A waiter served me an entire dinner using only six words, consisting of the question “All set?” three times:
When he first approached the table, he didn’t say a word of greeting; he simply left the menu.
When he saw that I had finished looking at the menu, he approached and asked, “All set?” I went along with the gag and assumed that he meant “Are you ready to order?”, and I ordered.
When he brought my dinner, he said nothing.
When he saw that I had apparently finished eating, he approached and asked “All set?” I stuck with the gag and assumed that he meant “Shall I bring the check?” I said “Yes.”

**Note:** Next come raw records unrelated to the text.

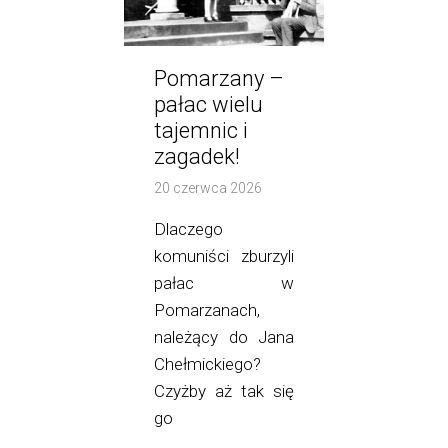
Pomarzany –
pałac wielu
tajemnic i
zagadek!
20 czerwca 2026
Dlaczego
komuniści zburzyli
pałac w
Pomarzanach,
należący do Jana
Chełmickiego?
Czyżby aż tak się
go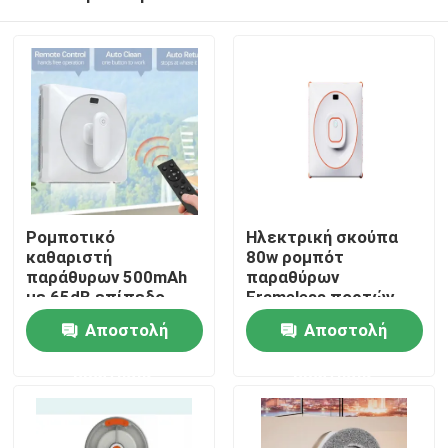
Ρομποτικό
Ηλεκτρική σκούπα
καθαριστή
80w ρομπότ
παράθυρων 500mAh
παραθύρων
με 65dB επίπεδο
Frameless πορτών
σπίτι
θορύβου
επιτραπέζιου
Αποστολή
Αποστολή
γυαλιού
ερώτησης
ερώτησης
Προϊόντα
βίντεο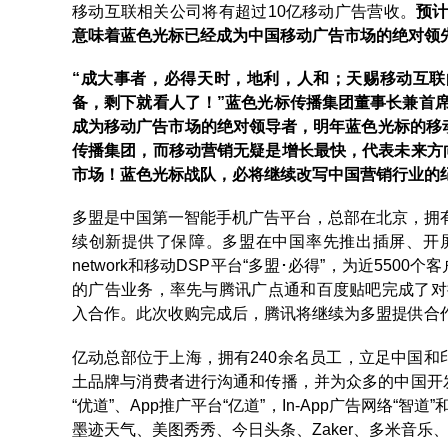
移动互联相关公司将有超过10亿移动广告营收。
预计
意味着蓝色光标已经成为中国移动广告市场的绝对领
“成大事者，必得天时，地利，人和；天赐移动互
备，剩下就看人了！”蓝色光标传播集团董事长兼首
成为移动广告市场的绝对领导者，明年蓝色光标的移
传播集团，而移动营销无疑是增长最快，代表未来方
市场！蓝色光标战队，必将继续改写中国营销行业的
多盟是中国第一智能手机广告平台，总部在北京，拥有
续创新提供了保障。多盟在中国率先推出插屏、开
network和移动DSP平台“多盟･必得”，为近550
的广告业务，率先与腾讯广点通和百度贴吧完成了对接，并
入合作。此次收购完成后，腾讯将继续为多盟提供合
亿动总部位于上海，拥有240余名员工，立足中国
土品牌与消费者进行沟通和传播，并为众多的中国开
“优道”、App推广平台“亿道”，In-App广告网络
墨迹天气、美图秀秀、今日头条、Zaker、多米音乐、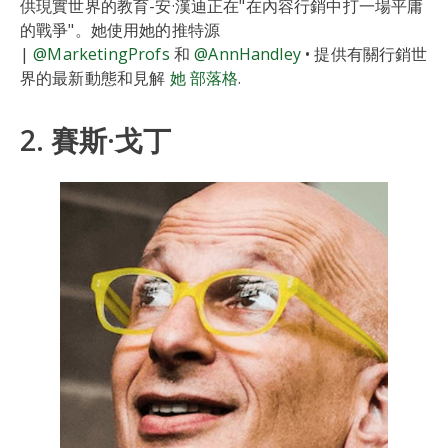
供現實世界的教育-安·漢迪正在"在內容行銷中打一場平庸
的戰爭"。她使用她的推特源
|
@MarketingProfs
和
@AnnHandley
• 提供有關行銷世
界的最新動態和見解
她 部落格
.
2. 賽斯·戈丁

He brought the check folder and left it, saying nothing. I counted out a quantity of cash and put it inside the folder.
He noticed, approached, picked up the folder, waved it, and asked “All set?” for the third and last time. I assumed he meant “May I keep the change?” – he was hustling a tip. I said “Yes,” by which I meant to say “Yes, you may keep any money in excess of the check total. However, I believe that I have left the exact amount, to the penny.” I’m usually a heavy tipper, but this stiff was asking to be stiffed.
Recently I began to wonder if I was the only person left in America who noticed the lazy and inconsiderate use of the expression “all set.” But then I eavesdropped on a conversation that proved I had at least one comrade.*
I was at the supermarket, in the frozen-food aisle. At the far end of the aisle, three men were stocking: one middle-aged man, who appeared to be the supervisor, and two young men. One of the young men looked alert; the other looked confused. The supervisor, who was standing closer to the alert clerk, raised his voice slightly and asked the confused clerk, “How are you doing?”

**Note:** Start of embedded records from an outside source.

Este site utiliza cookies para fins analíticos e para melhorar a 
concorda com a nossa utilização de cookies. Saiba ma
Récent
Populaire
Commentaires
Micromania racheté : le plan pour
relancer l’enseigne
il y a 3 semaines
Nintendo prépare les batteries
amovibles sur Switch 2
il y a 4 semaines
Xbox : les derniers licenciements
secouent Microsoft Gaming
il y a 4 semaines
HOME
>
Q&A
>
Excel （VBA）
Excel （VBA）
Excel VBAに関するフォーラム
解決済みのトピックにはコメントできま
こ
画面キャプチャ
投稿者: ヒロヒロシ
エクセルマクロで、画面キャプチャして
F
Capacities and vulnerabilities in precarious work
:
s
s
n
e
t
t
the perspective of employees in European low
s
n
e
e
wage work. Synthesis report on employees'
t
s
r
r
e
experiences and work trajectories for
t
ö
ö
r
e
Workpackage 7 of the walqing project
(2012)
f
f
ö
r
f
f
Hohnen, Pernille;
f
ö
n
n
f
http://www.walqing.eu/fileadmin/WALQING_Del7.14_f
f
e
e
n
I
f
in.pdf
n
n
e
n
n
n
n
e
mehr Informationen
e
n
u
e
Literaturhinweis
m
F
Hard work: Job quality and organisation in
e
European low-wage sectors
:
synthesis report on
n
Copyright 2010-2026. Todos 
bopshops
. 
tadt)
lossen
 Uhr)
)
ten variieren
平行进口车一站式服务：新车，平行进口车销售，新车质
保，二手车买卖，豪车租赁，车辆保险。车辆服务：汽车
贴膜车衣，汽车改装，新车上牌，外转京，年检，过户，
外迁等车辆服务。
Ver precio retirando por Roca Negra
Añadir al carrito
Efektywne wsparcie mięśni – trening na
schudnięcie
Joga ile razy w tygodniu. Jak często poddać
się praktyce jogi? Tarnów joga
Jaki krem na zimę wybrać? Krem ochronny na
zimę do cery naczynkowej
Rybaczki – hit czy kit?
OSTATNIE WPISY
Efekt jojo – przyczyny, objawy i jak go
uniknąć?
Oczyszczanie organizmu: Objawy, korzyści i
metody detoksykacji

Without looking up, the confused clerk mumbled, “I’m all set.” The supervisor said, “Good. I’m all set, too.” His voice had taken on a mischievous tone. He winked conspiratorially at the alert clerk and then asked him, “Hey, are you all set, too?” The alert clerk announced, “Yep. I’m all set, too.”
“Well then,” said the supervisor, “I guess we’re all going to Heaven.” I laughed out loud, blowing my cover.

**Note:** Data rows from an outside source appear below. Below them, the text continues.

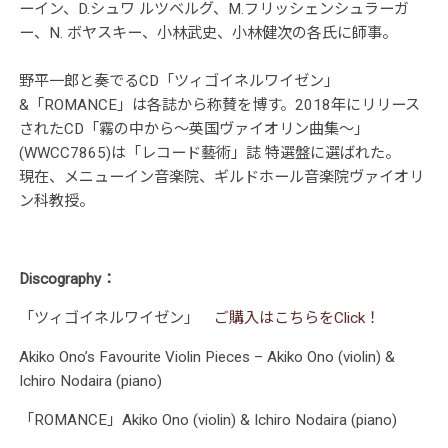
ーイン、D.シュワ ルツベルグ、M.フリッシェンシュラーガ
ー、N. ボヤスキー、小林武史、小林健次の各氏に師事。
野平一郎と奏でるCD「ツィゴイネルワイゼン」
&「ROMANCE」は各誌から称賛を博す。2018年にリリース
された
CD「霧の中から〜英国ヴァイオリン曲集〜」
(WWCC7865)は「レコード藝術」誌 特選盤に選ばれた。
現在、メニューイン音楽院、ギルドホール音楽院ヴァイオリ
ン科教授。
Discography：
「ツィゴイネルワイゼン」
ご購入はこちらをClick！
Akiko Ono’s Favourite Violin Pieces – Akiko Ono (violin) &
Ichiro Nodaira (piano)
「ROMANCE」Akiko Ono (violin) & Ichiro Nodaira (piano)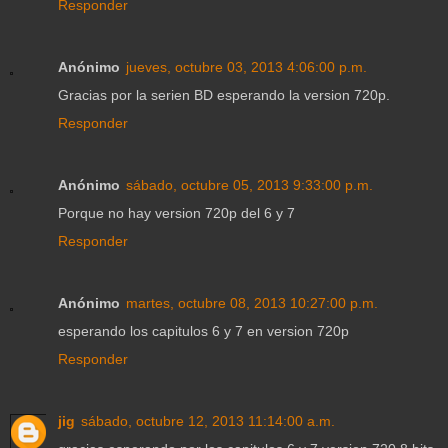
Responder
Anónimo
jueves, octubre 03, 2013 4:06:00 p.m.
Gracias por la serien BD esperando la version 720p.
Responder
Anónimo
sábado, octubre 05, 2013 9:33:00 p.m.
Porque no hay version 720p del 6 y 7
Responder
Anónimo
martes, octubre 08, 2013 10:27:00 p.m.
esperando los capitulos 6 y 7 en version 720p
Responder
jig
sábado, octubre 12, 2013 11:14:00 a.m.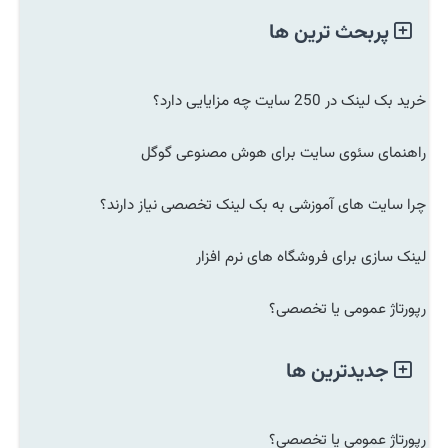
پربحث ترین ها
خرید بک لینک در 250 سایت چه مزایایی دارد؟
راهنمای سئوی سایت برای هوش مصنوعی گوگل
چرا سایت های آموزشی به بک لینک تخصصی نیاز دارند؟
لینک سازی برای فروشگاه های نرم افزار
رپورتاژ عمومی یا تخصصی؟
جدیدترین ها
رپورتاژ عمومی یا تخصصی؟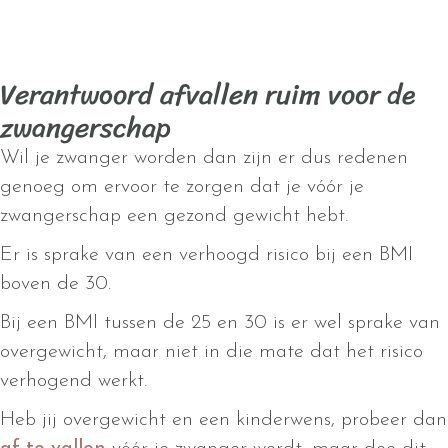
Verantwoord afvallen ruim voor de
zwangerschap
Wil je zwanger worden dan zijn er dus redenen
genoeg om ervoor te zorgen dat je vóór je
zwangerschap een gezond gewicht hebt.
Er is sprake van een verhoogd risico bij een BMI
boven de 30.
Bij een BMI tussen de 25 en 30 is er wel sprake van
overgewicht, maar niet in die mate dat het risico
verhogend werkt.
Heb jij overgewicht en een kinderwens, probeer dan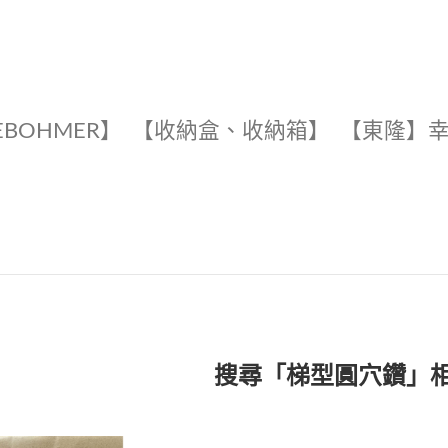
EBOHMER】
【收納盒、收納箱】
【東隆】
搜尋「梯型圓穴鑽」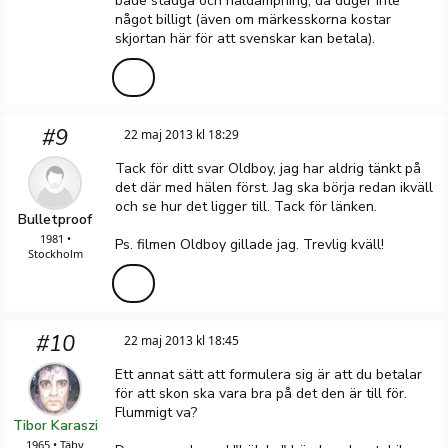
både stadga och häldämpning, då duger inte
något billigt (även om märkesskorna kostar
skjortan här för att svenskar kan betala).
#9
22 maj 2013 kl 18:29
Tack för ditt svar Oldboy, jag har aldrig tänkt på
det där med hälen först. Jag ska börja redan ikväll
och se hur det ligger till. Tack för länken.
Bulletproof
1981 •
Ps. filmen Oldboy gillade jag. Trevlig kväll!
Stockholm
#10
22 maj 2013 kl 18:45
Ett annat sätt att formulera sig är att du betalar
för att skon ska vara bra på det den är till för.
Flummigt va?
Tibor Karaszi
1965 • Täby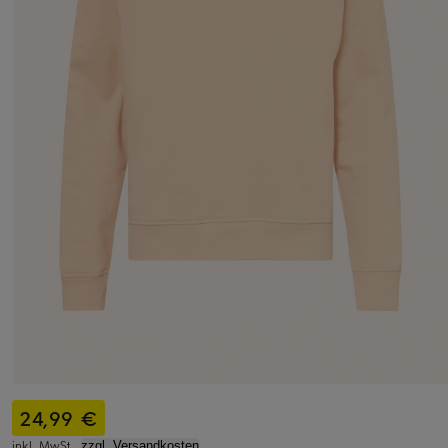
24,99 €
inkl. MwSt.,
zzgl. Versandkosten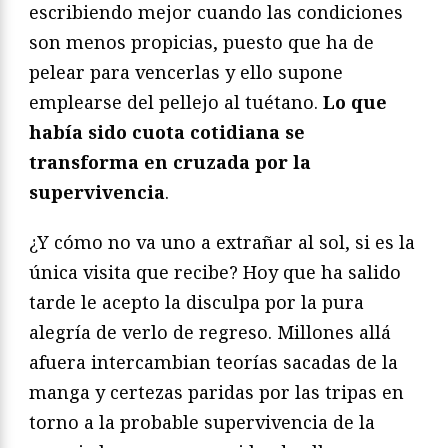
escribiendo mejor cuando las condiciones
son menos propicias, puesto que ha de
pelear para vencerlas y ello supone
emplearse del pellejo al tuétano.
Lo que
había sido cuota cotidiana se
transforma en cruzada por la
supervivencia
.
¿Y cómo no va uno a extrañar al sol, si es la
única visita que recibe? Hoy que ha salido
tarde le acepto la disculpa por la pura
alegría de verlo de regreso. Millones allá
afuera intercambian teorías sacadas de la
manga y certezas paridas por las tripas en
torno a la probable supervivencia de la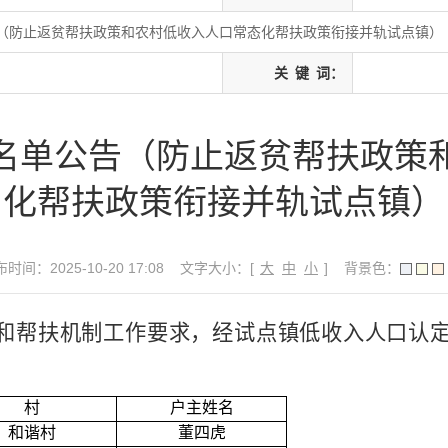
（防止返贫帮扶政策和农村低收入人口常态化帮扶政策衔接并轨试点镇）
关
键
词：
名单公告（防止返贫帮扶政策
化帮扶政策衔接并轨试点镇）
时间：2025-10-20 17:08
文字大小：[
大
中
小
]
背景色：
和帮扶机制工作要求，经
试点镇低收入人口认
村
户主姓名
和谐村
董四虎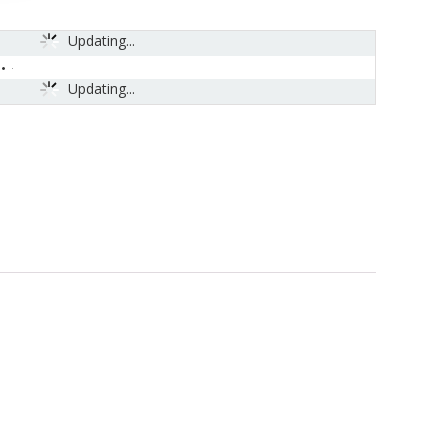
Updating...
Updating...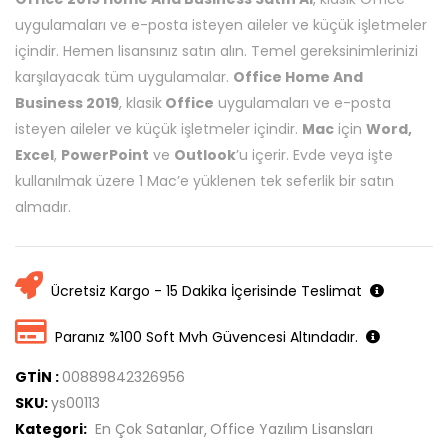
uygulamaları ve e-posta isteyen aileler ve küçük işletmeler
içindir. Hemen lisansınız satın alın. Temel gereksinimlerinizi
karşılayacak tüm uygulamalar.
Office Home And
Business 2019
, klasik
Office
uygulamaları ve e-posta
isteyen aileler ve küçük işletmeler içindir.
Mac
için
Word,
Excel
,
PowerPoint
ve
Outlook
’u içerir. Evde veya işte
kullanılmak üzere 1 Mac’e yüklenen tek seferlik bir satın
almadır.
Ücretsiz Kargo - 15 Dakika İçerisinde Teslimat
Paranız %100 Soft Mvh Güvencesi Altındadır.
GTİN :
00889842326956
SKU:
ys00113
Kategori:
En Çok Satanlar
Office Yazılım Lisansları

The Takeaway: Try not to rely on the vague cliche “all set.” It is almost always a vague substitute for a more precise expression. It’s bad manners. In some situations it may even be unethical or immoral, because it is evasive. Join me in the effort to eliminate evasive diction, our own and others’.
*I humbly call your attention to my refusal to add “out there” at the end of this sentence, as most Americans would have. I try to practice what I preach.